━━ MATERIAL SHOWN
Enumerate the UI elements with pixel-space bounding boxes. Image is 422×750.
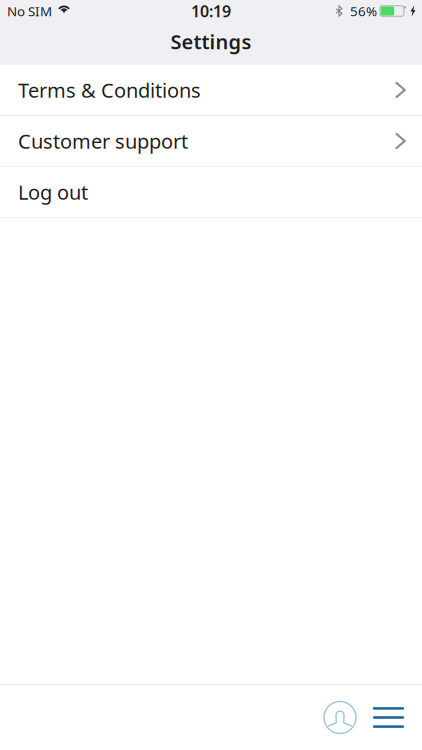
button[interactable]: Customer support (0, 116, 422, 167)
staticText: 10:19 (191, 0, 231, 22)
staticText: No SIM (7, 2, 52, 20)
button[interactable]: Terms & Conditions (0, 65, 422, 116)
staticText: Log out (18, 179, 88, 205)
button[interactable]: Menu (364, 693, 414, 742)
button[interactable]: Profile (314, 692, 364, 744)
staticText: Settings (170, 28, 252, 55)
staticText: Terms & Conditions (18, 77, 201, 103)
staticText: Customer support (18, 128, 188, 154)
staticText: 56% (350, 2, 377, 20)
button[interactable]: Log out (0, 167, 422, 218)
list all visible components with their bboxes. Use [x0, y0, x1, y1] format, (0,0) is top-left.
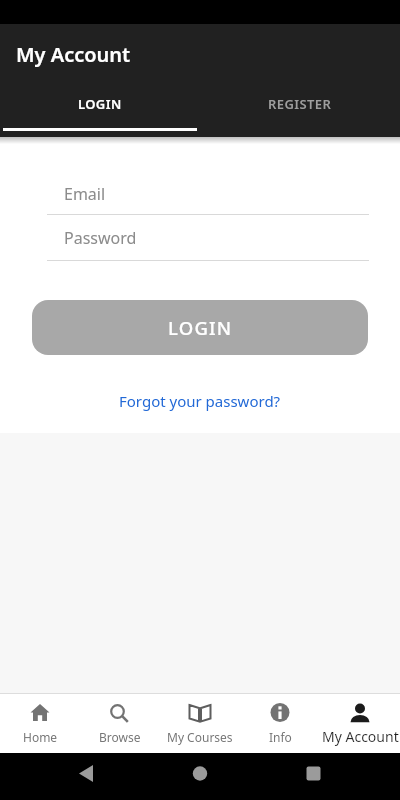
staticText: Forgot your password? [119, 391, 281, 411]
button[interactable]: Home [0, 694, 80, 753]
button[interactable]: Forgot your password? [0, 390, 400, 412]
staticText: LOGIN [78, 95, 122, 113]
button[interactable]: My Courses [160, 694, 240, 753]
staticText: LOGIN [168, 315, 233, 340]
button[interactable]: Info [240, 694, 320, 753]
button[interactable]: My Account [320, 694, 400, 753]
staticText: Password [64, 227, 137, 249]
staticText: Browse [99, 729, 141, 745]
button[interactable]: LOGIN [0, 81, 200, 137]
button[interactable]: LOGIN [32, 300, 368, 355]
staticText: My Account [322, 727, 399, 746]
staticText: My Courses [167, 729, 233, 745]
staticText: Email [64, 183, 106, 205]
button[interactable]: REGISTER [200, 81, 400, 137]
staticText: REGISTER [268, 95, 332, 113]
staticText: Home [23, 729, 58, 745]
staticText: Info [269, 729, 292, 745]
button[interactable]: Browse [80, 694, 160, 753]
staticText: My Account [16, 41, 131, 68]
━━━━
## [TASK STATEMENT]
Nothing but a number should be given: the count of lines in the entries that contain the word "Courses".

## [EXERCISE OUTPUT]
2